◆ **What is being asked**: Could the data below be printed out exactly, with the pictures left out?

──────────────────────────────

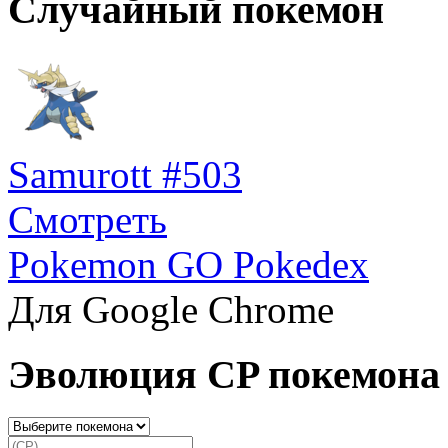
Случайный покемон
Samurott #503
Смотреть
Pokemon GO Pokedex
Для Google Chrome
Эволюция CP покемона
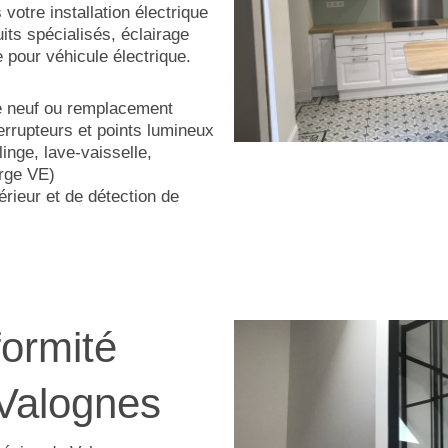
votre installation électrique
uits spécialisés, éclairage
pour véhicule électrique.
ue neuf ou remplacement
terrupteurs et points lumineux
linge, lave-vaisselle,
arge VE)
térieur et de détection de
ormité
 Valognes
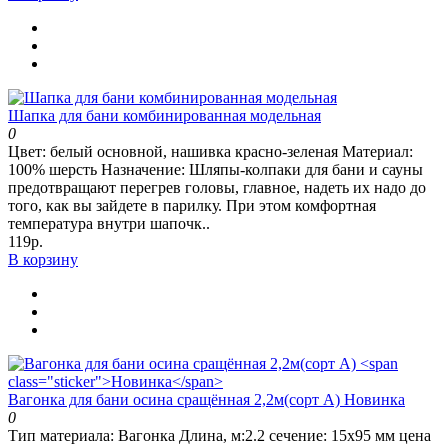
Шапка для бани комбинированная модельная
0
Цвет: белый основной, нашивка красно-зеленая Материал:
100% шерсть Назначение: Шляпы-колпаки для бани и сауны
предотвращают перегрев головы, главное, надеть их надо до
того, как вы зайдете в парилку. При этом комфортная
температура внутри шапочк..
119р.
В корзину
Вагонка для бани осина сращённая 2,2м(сорт А)
Новинка
0
Тип материала: Вагонка Длина, м:2.2 сечение: 15х95 мм цена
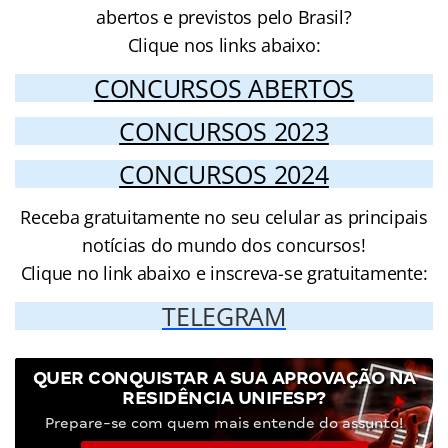
abertos e previstos pelo Brasil?
Clique nos links abaixo:
CONCURSOS ABERTOS
CONCURSOS 2023
CONCURSOS 2024
Receba gratuitamente no seu celular as principais
notícias do mundo dos concursos!
Clique no link abaixo e inscreva-se gratuitamente:
TELEGRAM
QUER CONQUISTAR A SUA APROVAÇÃO NA
RESIDÊNCIA UNIFESP?
Prepare-se com quem mais entende do assunto!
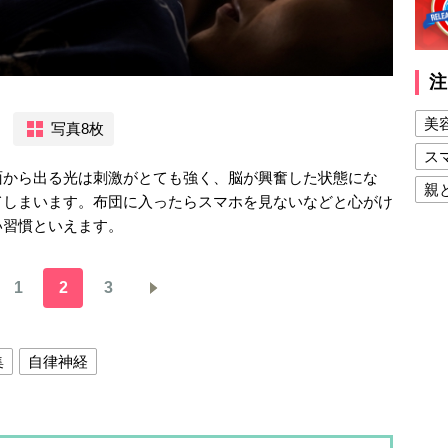
注
美
写真8枚
ス
面から出る光は刺激がとても強く、脳が興奮した状態にな
親
てしまいます。布団に入ったらスマホを見ないなどと心がけ
健
い習慣といえます。
美
1
2
3
夫
集
自律神経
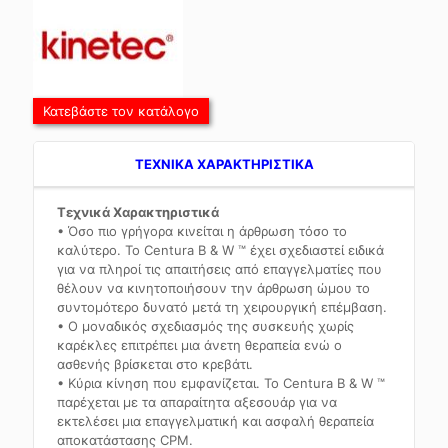
Κατεβάστε τον κατάλογο
TEXNIKA ΧΑΡΑΚΤΗΡΙΣΤΙΚΑ
Τεχνικά Χαρακτηριστικά
• Όσο πιο γρήγορα κινείται η άρθρωση τόσο το
καλύτερο. Το Centura B & W ™ έχει σχεδιαστεί ειδικά
για να πληροί τις απαιτήσεις από επαγγελματίες που
θέλουν να κινητοποιήσουν την άρθρωση ώμου το
συντομότερο δυνατό μετά τη χειρουργική επέμβαση.
• Ο μοναδικός σχεδιασμός της συσκευής χωρίς
καρέκλες επιτρέπει μια άνετη θεραπεία ενώ ο
ασθενής βρίσκεται στο κρεβάτι.
• Κύρια κίνηση που εμφανίζεται. Το Centura B & W ™
παρέχεται με τα απαραίτητα αξεσουάρ για να
εκτελέσει μια επαγγελματική και ασφαλή θεραπεία
αποκατάστασης CPM.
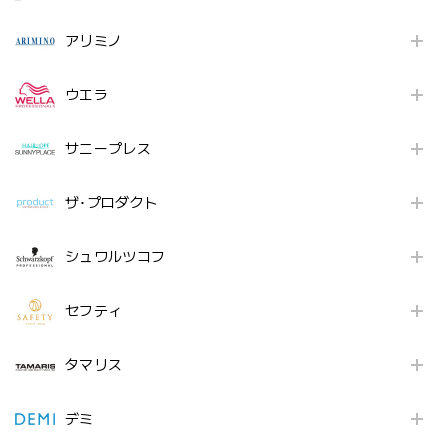
アリミノ
ウエラ
サニープレス
ザ･プロダクト
シュワルツコフ
セフティ
タマリス
デミ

──────────────────────────────

◆ **Answer area**:
Случайный покемон
Samurott #503
Смотреть
Pokemon GO Pokedex
Для Google Chrome
Эволюция CP покемона
votre installation électrique
uits spécialisés, éclairage
pour véhicule électrique.
ue neuf ou remplacement
terrupteurs et points lumineux
linge, lave-vaisselle,
arge VE)
térieur et de détection de
ormité
 Valognes
Шапка для бани комбинированная модельная
0
Цвет: белый основной, нашивка красно-зеленая Материал:
100% шерсть Назначение: Шляпы-колпаки для бани и сауны
предотвращают перегрев головы, главное, надеть их надо до
того, как вы зайдете в парилку. При этом комфортная
температура внутри шапочк..
119р.
В корзину
Вагонка для бани осина сращённая 2,2м(сорт А)
Новинка
0
Тип материала: Вагонка Длина, м:2.2 сечение: 15х95 мм цена
abertos e previstos pelo Brasil?
Clique nos links abaixo:
CONCURSOS ABERTOS
CONCURSOS 2023
CONCURSOS 2024
Receba gratuitamente no seu celular as principais
notícias do mundo dos concursos!
Clique no link abaixo e inscreva-se gratuitamente:
TELEGRAM
QUER CONQUISTAR A SUA APROVAÇÃO NA
RESIDÊNCIA UNIFESP?
Prepare-se com quem mais entende do assunto!
注
美
写真8枚
ス
面から出る光は刺激がとても強く、脳が興奮した状態にな
親
てしまいます。布団に入ったらスマホを見ないなどと心がけ
健
い習慣といえます。
美
1
2
3
夫
集
自律神経
Κατεβάστε τον κατάλογο
TEXNIKA ΧΑΡΑΚΤΗΡΙΣΤΙΚΑ
Τεχνικά Χαρακτηριστικά
• Όσο πιο γρήγορα κινείται η άρθρωση τόσο το
καλύτερο. Το Centura B & W ™ έχει σχεδιαστεί ειδικά
για να πληροί τις απαιτήσεις από επαγγελματίες που
θέλουν να κινητοποιήσουν την άρθρωση ώμου το
συντομότερο δυνατό μετά τη χειρουργική επέμβαση.
• Ο μοναδικός σχεδιασμός της συσκευής χωρίς
καρέκλες επιτρέπει μια άνετη θεραπεία ενώ ο
ασθενής βρίσκεται στο κρεβάτι.
• Κύρια κίνηση που εμφανίζεται. Το Centura B & W ™
παρέχεται με τα απαραίτητα αξεσουάρ για να
εκτελέσει μια επαγγελματική και ασφαλή θεραπεία
αποκατάστασης CPM.
アリミノ
ウエラ
サニープレス
ザ･プロダクト
シュワルツコフ
セフティ
タマリス
デミ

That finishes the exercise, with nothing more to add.